▶ [Exercise objective]
From the entries that follow, copy exactly the lines beginning at the line holding "o. a. Datenverarbeitung" and continuing through the line holding "(2022) zwar bescheiden, es".

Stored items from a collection
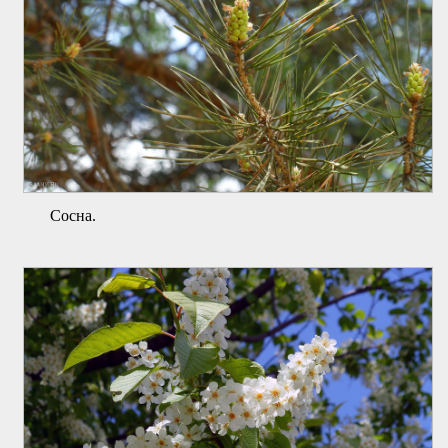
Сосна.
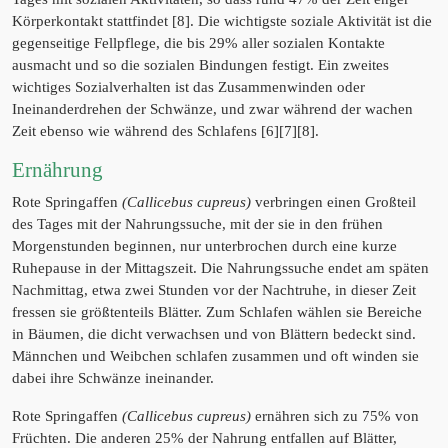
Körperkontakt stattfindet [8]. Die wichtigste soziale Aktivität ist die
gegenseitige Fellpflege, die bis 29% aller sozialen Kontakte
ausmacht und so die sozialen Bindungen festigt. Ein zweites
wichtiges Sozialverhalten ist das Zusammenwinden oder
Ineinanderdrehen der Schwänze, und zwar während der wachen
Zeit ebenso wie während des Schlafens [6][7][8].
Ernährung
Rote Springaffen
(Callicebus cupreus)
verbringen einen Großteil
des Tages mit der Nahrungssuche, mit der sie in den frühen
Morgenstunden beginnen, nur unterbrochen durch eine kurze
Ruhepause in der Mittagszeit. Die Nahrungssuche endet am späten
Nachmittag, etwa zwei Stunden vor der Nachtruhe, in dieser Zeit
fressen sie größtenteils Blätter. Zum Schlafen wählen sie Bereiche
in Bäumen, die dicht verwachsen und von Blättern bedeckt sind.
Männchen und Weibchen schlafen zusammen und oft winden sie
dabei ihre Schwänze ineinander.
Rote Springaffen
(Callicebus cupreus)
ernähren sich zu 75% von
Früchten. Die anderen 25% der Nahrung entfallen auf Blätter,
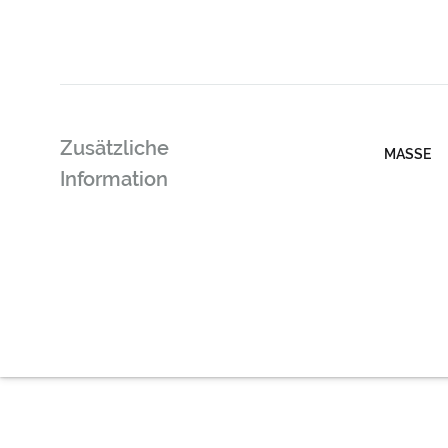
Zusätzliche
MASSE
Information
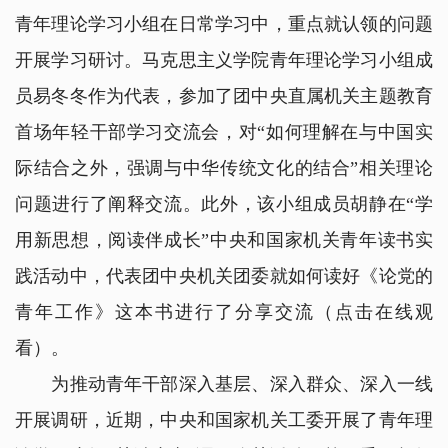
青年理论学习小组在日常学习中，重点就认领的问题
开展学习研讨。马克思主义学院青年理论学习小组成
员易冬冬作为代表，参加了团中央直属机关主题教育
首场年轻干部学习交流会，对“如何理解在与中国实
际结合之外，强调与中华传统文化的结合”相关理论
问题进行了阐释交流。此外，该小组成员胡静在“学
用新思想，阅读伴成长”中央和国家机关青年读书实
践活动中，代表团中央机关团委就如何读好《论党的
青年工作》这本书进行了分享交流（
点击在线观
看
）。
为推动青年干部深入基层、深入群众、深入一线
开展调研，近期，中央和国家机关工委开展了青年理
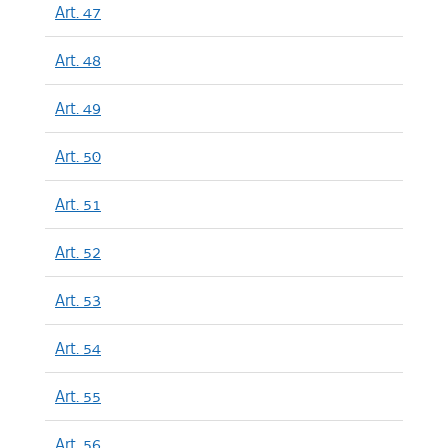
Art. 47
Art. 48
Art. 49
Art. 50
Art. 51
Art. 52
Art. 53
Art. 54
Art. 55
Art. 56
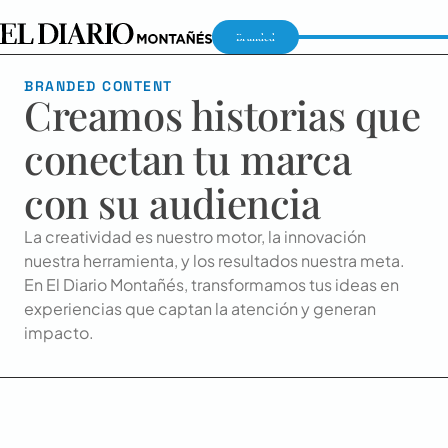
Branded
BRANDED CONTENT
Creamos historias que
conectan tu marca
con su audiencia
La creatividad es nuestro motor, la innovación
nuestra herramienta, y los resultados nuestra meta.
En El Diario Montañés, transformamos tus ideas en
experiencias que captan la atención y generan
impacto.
...
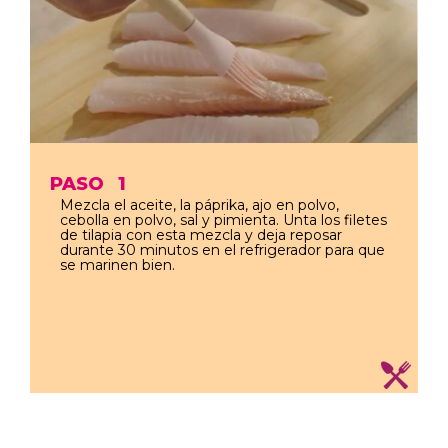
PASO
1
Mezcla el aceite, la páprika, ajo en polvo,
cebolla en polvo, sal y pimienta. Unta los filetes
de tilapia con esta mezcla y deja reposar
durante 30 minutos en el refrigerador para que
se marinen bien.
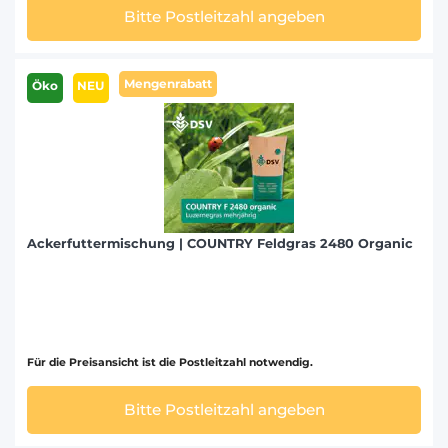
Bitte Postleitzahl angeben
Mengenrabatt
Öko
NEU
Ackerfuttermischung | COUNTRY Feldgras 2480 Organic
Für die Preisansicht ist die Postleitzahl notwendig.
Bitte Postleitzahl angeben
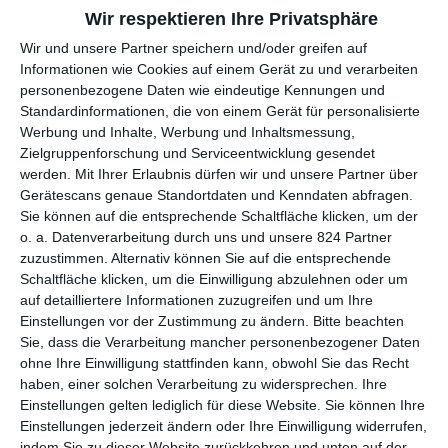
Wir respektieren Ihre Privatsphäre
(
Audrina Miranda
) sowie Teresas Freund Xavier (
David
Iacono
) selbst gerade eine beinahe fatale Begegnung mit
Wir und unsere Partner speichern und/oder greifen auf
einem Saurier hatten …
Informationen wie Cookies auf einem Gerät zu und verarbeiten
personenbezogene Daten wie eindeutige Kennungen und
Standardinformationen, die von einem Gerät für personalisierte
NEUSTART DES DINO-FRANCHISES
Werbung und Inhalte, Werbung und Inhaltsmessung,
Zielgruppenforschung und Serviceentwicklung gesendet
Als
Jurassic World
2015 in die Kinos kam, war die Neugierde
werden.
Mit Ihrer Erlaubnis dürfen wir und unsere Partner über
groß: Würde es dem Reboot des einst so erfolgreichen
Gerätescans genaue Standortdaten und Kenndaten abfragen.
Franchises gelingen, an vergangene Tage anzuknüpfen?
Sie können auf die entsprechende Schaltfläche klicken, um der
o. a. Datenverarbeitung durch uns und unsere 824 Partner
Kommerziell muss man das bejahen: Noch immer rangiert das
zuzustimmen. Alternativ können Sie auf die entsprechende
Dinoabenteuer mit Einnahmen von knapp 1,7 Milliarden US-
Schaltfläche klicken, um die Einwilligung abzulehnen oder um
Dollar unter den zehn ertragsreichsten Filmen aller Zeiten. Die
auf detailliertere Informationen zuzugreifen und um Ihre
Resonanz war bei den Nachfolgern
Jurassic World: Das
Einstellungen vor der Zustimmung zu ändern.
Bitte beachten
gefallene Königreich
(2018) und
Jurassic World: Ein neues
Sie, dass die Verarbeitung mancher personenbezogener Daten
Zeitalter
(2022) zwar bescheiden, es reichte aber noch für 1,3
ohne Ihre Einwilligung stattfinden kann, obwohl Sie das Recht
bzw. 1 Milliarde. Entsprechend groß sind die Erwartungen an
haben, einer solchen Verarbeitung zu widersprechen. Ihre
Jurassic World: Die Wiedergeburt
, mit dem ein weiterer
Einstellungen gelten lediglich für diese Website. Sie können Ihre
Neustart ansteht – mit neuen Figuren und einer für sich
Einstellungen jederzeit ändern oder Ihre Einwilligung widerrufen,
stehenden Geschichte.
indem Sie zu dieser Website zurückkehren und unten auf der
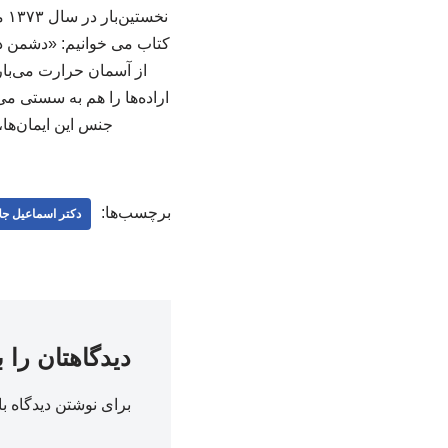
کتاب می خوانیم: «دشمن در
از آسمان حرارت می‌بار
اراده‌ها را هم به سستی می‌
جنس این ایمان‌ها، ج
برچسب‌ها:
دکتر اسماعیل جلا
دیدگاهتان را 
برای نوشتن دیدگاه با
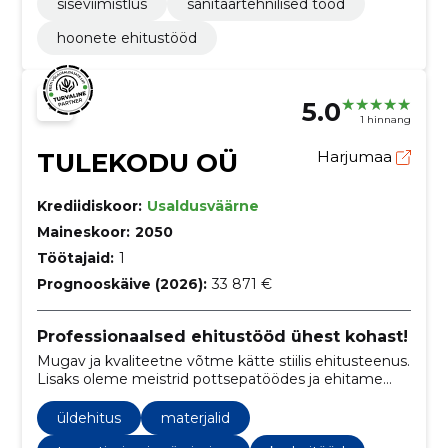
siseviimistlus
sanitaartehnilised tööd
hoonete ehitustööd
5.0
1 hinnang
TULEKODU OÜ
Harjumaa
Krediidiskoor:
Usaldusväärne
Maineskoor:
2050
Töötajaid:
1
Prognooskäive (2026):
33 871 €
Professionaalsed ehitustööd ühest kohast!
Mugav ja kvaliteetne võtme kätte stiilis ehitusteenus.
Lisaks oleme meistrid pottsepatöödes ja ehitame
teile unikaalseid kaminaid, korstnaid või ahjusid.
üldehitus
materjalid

▶ [Task result]
o. a. Datenverarbeitung durch uns und unsere 824 Partner
Kommerziell muss man das bejahen: Noch immer rangiert das
zuzustimmen. Alternativ können Sie auf die entsprechende
Dinoabenteuer mit Einnahmen von knapp 1,7 Milliarden US-
Schaltfläche klicken, um die Einwilligung abzulehnen oder um
Dollar unter den zehn ertragsreichsten Filmen aller Zeiten. Die
auf detailliertere Informationen zuzugreifen und um Ihre
Resonanz war bei den Nachfolgern
Jurassic World: Das
Einstellungen vor der Zustimmung zu ändern.
Bitte beachten
gefallene Königreich
(2018) und
Jurassic World: Ein neues
Sie, dass die Verarbeitung mancher personenbezogener Daten
Zeitalter
(2022) zwar bescheiden, es reichte aber noch für 1,3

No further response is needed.